This week Parliament returned from one of the busiest Conference seasons of recent years. I know some will see it as bias, but the Conservative Party Conference in Birmingham really was the only one which set out a clear path and commitment to working for the people of the UK.
UKIP and Labour were embroiled in leadership battles which showed just how in disarray they both are. Labour has been taken over by the militant left and Jeremy Corbyn has lost what little control he had over his MPs with the moderates amongst them fearing being deselected. The leader of UKIP, Diane James, resigned after just 18 days and then the new contender for the leadership has been embroiled in a fracas.
The Conservatives on the other hand spent Conference showing how we will build a country that works for everyone and make a success of Brexit. We now know the Government will trigger Article 50 of the Lisbon Treaty by the end of March 2017 and we could be out of the EU by summer 2019. Theresa May and the Government have been right to take the time to formulate a robust plan to go into negotiations to ensure we get the best deal for Britain. A ‘Great Repeal Bill’ will be introduced which will end the EU’s supremacy over our Parliament and our courts. It will instantly annul the Act which took us into the EU and allow us to keep the EU legislation we want, such as workers’ rights, and scrap the rules which hamper the UK, like fishing quotas. In land locked Derbyshire the way our fishing industry has been decimated by the EU is mentioned to me time and again by voters on the doorstep.
Our Conference firmly placed us in the centre ground of Politics and showed we are the true party of working people and those who want to get on in life. Mrs May outlined how the economy should be as free as possible, but not at the expense of the poorest in society and how the Government should be prepared to intervene when required to save jobs. However, as the Chancellor reaffirmed in his speech, we remain committed to reducing and ultimately eradicating the deficit but recognise the need for internal investment which will help our industries to thrive. Indeed Mr Hammond announced a new £220 million investment into “bio-medical catalysts” and “tech transfer offices”, technologies for the future where Britain can be at the cutting edge developing systems and products which will encourage interest at home and abroad and new and exciting jobs will be created.
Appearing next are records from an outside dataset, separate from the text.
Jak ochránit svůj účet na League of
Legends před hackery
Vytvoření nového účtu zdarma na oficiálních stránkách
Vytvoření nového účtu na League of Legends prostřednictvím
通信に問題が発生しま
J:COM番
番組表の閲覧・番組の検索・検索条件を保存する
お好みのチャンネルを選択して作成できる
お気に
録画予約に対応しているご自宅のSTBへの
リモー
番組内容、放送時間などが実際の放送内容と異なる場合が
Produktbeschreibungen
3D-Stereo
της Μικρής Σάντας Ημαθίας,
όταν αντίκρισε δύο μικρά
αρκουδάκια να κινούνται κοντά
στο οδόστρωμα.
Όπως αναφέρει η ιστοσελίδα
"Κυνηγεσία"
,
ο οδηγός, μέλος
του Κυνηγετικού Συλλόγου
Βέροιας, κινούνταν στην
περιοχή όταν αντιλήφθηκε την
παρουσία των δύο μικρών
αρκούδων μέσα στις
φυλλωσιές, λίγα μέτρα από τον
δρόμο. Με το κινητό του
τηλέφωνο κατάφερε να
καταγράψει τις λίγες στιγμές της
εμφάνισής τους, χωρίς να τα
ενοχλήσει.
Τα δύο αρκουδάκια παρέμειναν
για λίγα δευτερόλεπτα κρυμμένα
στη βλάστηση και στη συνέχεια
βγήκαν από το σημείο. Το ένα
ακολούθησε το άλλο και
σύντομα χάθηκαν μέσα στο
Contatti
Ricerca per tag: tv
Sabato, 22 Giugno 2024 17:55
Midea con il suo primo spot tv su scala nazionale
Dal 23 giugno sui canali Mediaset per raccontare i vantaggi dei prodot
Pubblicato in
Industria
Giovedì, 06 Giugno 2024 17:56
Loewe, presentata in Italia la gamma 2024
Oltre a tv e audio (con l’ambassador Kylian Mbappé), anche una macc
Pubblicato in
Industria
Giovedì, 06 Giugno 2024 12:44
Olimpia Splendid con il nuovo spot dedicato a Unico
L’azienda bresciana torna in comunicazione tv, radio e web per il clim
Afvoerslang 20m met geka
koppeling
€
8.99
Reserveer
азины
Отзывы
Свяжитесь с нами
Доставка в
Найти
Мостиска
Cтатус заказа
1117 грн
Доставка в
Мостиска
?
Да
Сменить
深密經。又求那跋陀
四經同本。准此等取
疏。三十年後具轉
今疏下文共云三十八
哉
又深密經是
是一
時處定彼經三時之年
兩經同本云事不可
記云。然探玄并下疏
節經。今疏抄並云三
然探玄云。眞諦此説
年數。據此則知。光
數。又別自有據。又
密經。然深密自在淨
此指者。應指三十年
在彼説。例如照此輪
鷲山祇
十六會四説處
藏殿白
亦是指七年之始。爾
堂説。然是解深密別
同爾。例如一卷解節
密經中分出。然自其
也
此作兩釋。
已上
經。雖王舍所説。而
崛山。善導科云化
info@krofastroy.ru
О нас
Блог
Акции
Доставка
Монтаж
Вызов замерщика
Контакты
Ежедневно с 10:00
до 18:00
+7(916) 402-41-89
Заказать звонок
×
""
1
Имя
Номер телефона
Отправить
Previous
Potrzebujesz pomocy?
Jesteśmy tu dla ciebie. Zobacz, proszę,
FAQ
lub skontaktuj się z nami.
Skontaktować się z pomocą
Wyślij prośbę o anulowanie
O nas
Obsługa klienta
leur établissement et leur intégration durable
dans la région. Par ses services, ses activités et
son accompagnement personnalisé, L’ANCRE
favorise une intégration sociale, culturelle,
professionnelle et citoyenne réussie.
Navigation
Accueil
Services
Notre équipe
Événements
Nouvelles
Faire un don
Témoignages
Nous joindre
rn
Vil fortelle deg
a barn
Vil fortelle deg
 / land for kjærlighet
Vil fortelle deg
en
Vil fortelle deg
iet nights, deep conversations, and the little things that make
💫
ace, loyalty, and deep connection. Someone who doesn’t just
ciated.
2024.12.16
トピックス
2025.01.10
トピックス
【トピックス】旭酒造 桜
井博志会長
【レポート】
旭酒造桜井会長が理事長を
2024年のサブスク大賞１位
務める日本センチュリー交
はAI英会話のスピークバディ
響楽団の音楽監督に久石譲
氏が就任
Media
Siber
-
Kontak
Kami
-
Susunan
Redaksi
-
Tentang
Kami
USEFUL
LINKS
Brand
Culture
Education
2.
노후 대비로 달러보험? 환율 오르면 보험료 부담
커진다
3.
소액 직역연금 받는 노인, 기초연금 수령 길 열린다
This year’s Conference was also an opportunity for all party members, including myself, to thank David Cameron for everything he did not only for our party but for our country. He was indeed a great modern Prime Minister, history will look on him favourably as someone who brought together two different parties to form a Government at a time of great national division to work in the national interest and bringing our great country back from the brink of bankruptcy. He will also be missed as a good local MP for his Constituency of Witney.
Theresa May did an excellent job in her first Conference speech since becoming Prime Minister and Party Leader. In both her speech on the first day about Brexit and the speech to close the four day event she displayed poise, intellect and a ferocious commitment to public service. As Home Secretary she displayed her ability to handle difficult situations and the tenacious spirit this country needs in its leader especially at a time of such tremendous change. There will be difficult times ahead when our Country will be tested in more ways than one, but I am sure from what I saw at Conservative Party Conference this year, Theresa May will deliver on Brexit and a better future for the UK.
(This article was originally written for the Derby Telegraph).